Ok - so the Trusted/Untrusted/Anonymous 'connections' are for the CA
root - understood.  By the way - did the TLS_README patch you posted
(http://www.mail-archive.com/postfix-users@postfix.org/msg15394.html)
every make it into the TLS_README file.  I'm running the 2.8-20100913
version (will upgrade to 916) but this patch/info in NOT in the
TLS_README.

Most of what i read (so far) insists that you stay away from the
"secure" policies, assuming your referring to the
smtp[d]_tls_security_level.  Granted, i have much more to read/digest.
At this point - I've configured postfix to offer clients to encrypt if
that want and ask if to encrypt on outbound.  I do have the
smtpd_tls_ask_ccert enabled, thinking it would help with the
verification.  Solely for log reviews at this point.

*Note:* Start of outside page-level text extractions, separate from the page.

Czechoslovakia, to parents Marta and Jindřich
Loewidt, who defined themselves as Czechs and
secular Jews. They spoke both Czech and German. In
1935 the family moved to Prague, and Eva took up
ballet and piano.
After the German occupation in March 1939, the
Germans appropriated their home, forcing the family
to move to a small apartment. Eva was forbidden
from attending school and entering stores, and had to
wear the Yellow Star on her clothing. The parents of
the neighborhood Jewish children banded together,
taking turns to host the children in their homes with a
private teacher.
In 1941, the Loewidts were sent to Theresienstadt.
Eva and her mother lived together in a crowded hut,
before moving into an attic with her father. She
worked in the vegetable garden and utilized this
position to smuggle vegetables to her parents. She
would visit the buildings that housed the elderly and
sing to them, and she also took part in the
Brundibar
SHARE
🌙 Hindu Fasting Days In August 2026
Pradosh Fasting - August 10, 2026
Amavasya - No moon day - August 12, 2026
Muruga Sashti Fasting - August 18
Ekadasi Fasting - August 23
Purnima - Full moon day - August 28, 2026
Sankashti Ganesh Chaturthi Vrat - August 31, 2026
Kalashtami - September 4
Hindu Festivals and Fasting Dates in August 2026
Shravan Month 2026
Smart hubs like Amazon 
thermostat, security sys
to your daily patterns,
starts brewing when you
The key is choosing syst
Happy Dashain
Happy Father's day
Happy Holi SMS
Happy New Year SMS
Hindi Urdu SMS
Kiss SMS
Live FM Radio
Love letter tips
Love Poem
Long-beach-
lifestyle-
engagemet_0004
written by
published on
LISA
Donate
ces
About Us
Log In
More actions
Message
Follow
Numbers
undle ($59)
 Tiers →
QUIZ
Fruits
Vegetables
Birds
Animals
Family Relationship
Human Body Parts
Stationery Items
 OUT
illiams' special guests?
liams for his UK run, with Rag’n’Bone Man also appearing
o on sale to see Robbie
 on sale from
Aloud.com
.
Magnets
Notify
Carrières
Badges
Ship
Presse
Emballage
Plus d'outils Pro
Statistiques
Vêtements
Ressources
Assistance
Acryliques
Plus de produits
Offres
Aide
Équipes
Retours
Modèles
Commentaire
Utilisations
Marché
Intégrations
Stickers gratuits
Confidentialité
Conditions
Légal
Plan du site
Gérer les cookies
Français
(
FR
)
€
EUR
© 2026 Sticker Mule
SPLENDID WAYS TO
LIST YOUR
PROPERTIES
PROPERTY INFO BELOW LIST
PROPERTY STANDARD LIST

The main reason for most of my questions (related to TLS) is i am
working with a Large Insurance company to ease communications between my
client and them - so they could (both sides) bypass the mail encryption
via a secure website.  Their policy is to set my clients (them to us) to
TLS but no verification.  I found this very odd, especially when you
consider the HIPPA regulations.

My goal is to discover the limitations with email encryption using TLS
(server to server).  Of course this is from a USAGE perspective - how
far/much can we trust the connection.  Once the email is out - its gone.